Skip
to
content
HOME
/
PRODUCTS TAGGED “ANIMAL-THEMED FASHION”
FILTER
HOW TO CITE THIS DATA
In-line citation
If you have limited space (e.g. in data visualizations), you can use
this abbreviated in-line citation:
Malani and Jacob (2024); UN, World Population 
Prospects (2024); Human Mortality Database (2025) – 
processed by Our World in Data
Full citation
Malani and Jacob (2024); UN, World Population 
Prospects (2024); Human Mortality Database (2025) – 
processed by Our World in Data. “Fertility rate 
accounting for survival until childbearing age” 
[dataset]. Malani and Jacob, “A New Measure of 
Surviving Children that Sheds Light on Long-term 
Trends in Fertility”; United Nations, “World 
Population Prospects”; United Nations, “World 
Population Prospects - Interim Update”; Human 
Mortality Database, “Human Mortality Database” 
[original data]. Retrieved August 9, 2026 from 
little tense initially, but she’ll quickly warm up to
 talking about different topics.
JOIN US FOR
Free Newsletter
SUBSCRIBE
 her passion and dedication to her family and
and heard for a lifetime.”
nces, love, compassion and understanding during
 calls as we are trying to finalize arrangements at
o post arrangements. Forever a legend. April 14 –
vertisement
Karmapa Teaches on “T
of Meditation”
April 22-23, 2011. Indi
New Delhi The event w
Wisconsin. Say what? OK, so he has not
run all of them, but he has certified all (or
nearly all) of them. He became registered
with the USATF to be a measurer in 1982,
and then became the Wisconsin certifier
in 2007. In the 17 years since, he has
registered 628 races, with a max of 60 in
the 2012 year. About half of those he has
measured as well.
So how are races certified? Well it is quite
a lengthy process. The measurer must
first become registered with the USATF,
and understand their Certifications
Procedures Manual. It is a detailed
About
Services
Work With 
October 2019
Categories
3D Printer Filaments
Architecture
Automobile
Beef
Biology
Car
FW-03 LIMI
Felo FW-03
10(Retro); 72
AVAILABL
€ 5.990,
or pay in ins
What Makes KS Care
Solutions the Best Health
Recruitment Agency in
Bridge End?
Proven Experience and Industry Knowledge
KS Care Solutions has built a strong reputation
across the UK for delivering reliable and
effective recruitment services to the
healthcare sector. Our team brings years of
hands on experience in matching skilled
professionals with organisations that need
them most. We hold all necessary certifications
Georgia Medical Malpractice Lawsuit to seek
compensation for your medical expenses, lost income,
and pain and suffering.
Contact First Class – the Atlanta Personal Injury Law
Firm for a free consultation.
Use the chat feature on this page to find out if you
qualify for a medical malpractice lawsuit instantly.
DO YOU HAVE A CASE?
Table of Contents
* * * * * * * * *
## WHAT TO WORK ON
The line containing "vertisement" marks the start. Repeat it and every line after it to the end of the listing above, exactly.

## TASK OUTPUT
vertisement
Karmapa Teaches on “T
of Meditation”
April 22-23, 2011. Indi
New Delhi The event w
Wisconsin. Say what? OK, so he has not
run all of them, but he has certified all (or
nearly all) of them. He became registered
with the USATF to be a measurer in 1982,
and then became the Wisconsin certifier
in 2007. In the 17 years since, he has
registered 628 races, with a max of 60 in
the 2012 year. About half of those he has
measured as well.
So how are races certified? Well it is quite
a lengthy process. The measurer must
first become registered with the USATF,
and understand their Certifications
Procedures Manual. It is a detailed
About
Services
Work With 
October 2019
Categories
3D Printer Filaments
Architecture
Automobile
Beef
Biology
Car
FW-03 LIMI
Felo FW-03
10(Retro); 72
AVAILABL
€ 5.990,
or pay in ins
What Makes KS Care
Solutions the Best Health
Recruitment Agency in
Bridge End?
Proven Experience and Industry Knowledge
KS Care Solutions has built a strong reputation
across the UK for delivering reliable and
effective recruitment services to the
healthcare sector. Our team brings years of
hands on experience in matching skilled
professionals with organisations that need
them most. We hold all necessary certifications
Georgia Medical Malpractice Lawsuit to seek
compensation for your medical expenses, lost income,
and pain and suffering.
Contact First Class – the Atlanta Personal Injury Law
Firm for a free consultation.
Use the chat feature on this page to find out if you
qualify for a medical malpractice lawsuit instantly.
DO YOU HAVE A CASE?
Table of Contents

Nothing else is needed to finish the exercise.